Мимо лица пронеслось дуновение, такое холодное, что обожгло кожу. Шилуа резко, до боли в ребрах, вдохнул, закашлялся, открыл глаза и увидел зарга на полу, по которому шипя катились угли: от удара распахнулась вьюшка под баком. Чон-ша утирал с лица красное. Шилуа замутило, он прикрыл рот ладонью. Страж в одежде, припорошенной снегом, повернулся, сдернул с полки простыню и с силой стянул ею своего ото.
— Тэй… — прохрипел Шилуа.
Тодо старательно смотрел в сторону, пока он кутался в благословенно плотную ткань.
***
Когда Тэй пришел в спальню со стопкой аккуратно сложенного сухого белья, Шилуа уже перестало колотить. Он сидел в коконе из двух одеял и медленно цедил крепкое вино из маленького костяного рога. Вино тоже принес страж — и где только достал?..
— Почему ты не убил этого выблядка горной козы? — сипло спросил стража Шилуа. Тот вздохнул, положил белье и выпрямился. — Ты ведь послан меня защищать.
— Я исполнил свой долг, ото. Но вам стоило предупредить одного из нас, куда вы направляетесь.
— Ты обвиняешь меня?! — расширил глаза Шилуа.
— Я бы не посмел, ото, — опустил голову страж.
— Почему ты его не убил? — повторил вопрос Шилуа.
Тодо заговорил тихо, ровно, глядя в стену, словно отчитывался перед своим чонхан:
— Мой долг — защищать ото. Если бы я дал волю гневу, мне пришлось бы убить их всех. А после нас убили бы те, кто снаружи.
Шилуа помолчал, кусая губы, снова хлебнул вина.
— Он не дотронулся до меня. Думаешь, мог бы он?.. Ну…
— Нет, ото, — опустил глаза страж. — Вы член правящего клана. Я знаю Динтэ, он не самоубийца.
— Так ты поэтому оставил его в живых? — ядовито прищурился Шилуа. — Потому что знаешь? Может, и вовсе не стоило вмешиваться?
Тэй бросил на него быстрый взгляд и снова вперился в стену.
— Если вам причинят вред, нам останется лишь умереть, а в такой смерти нет чести. Я знаю всех в крепости. Имена, черты характера, слабости. Это часть моей работы.
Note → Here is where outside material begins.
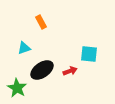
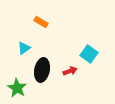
orange rectangle: rotated 32 degrees counterclockwise
cyan triangle: rotated 16 degrees counterclockwise
cyan square: rotated 30 degrees clockwise
black ellipse: rotated 45 degrees counterclockwise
Шилуа хихикнул. Странный этот Тодо. Вино кончилось, оставалось лишь отложить рог и плотнее натянуть на плечи одеяло.
— Разжечь вам огонь?
— Нет, я умею сам!
Он отбросил одеяло и вскочил. В босых ногах забегали мурашки. Простыня слетела, Шилуа с удовольствием натянул на себя чистую, пахнущую травами рубашку. Ткань была чуть жестковатой, но это терпимо, зато согрела и прикрыла тело и ноги до середины бедер. Он взял из поленницы дрова и сунул в печь, стал раздувать угольки. Как назло, в этот раз никак не получалось вернуть их к жизни. А Тэй вместо того, чтобы помочь, таращился в окно, как дурак.
— Помоги же мне! — нетерпеливо воскликнул Шилуа.
Спохватившись, страж присел рядом, достал из кармашка на широком поясе зажигательную шкатулку. Через мгновение в печке плясало пламя. Шилуа сел на постель, блаженно вытянув ноги к теплу печи. Палец на левой руке слегка саднило. Поднеся ее к глазам, Шилуа увидел, что из подушечки торчит тонкая щепка. Он выдернул занозу и сунул палец в рот.
— Ото Шилуа! — в ужасе воскликнул Тэй. — Кровь…
Шилуа рассмеялся, откинув голову.
— Вот уж не думал, что Стражи Цитадели такие дремучие. Неужели тебе ни разу не попадало по лицу во время тренировки?
Тодо смотрел растерянно. Шилуа снова демонстративно сунул палец в рот.
— Запреты Четверых относятся к чужой крови. Не к своей. Ты читал священные тексты? А я читал, — заключил он, не дожидаясь ответа. Зевнул и заполз в уже остывшее гнездо. — От твоего вина меня тянет ко сну.
— Я буду за дверью, — поклонился Тодо.
Шилуа сел на постели и поджал губы. За окном бил ставни ветер. На лестнице, должно быть, страшный холод, там вечно завывает, словно великан трубит в башню.
— Ты можешь остаться с этой стороны, — неуверенно сказал Шилуа. — Здесь теплее.
Тэй замер у дверей.
— Я хито, но всего лишь страж, — тихо сказал он не оборачиваясь. — Мне не подобает находиться в вашей спальне, — и вышел вон, плотно прикрыв створку.
Шилуа упал на спину и со стоном закрыл одеялом лицо. Он вовсе не то имел в виду! Это вино сделало язык быстрее мыслей, иначе отчего можно было понять слова именно так?! Или он сам не понял своего стража? Отупел за это время без бесед, книг и дворцовых приемов, где принято говорить полунамеками и играть в игры значений?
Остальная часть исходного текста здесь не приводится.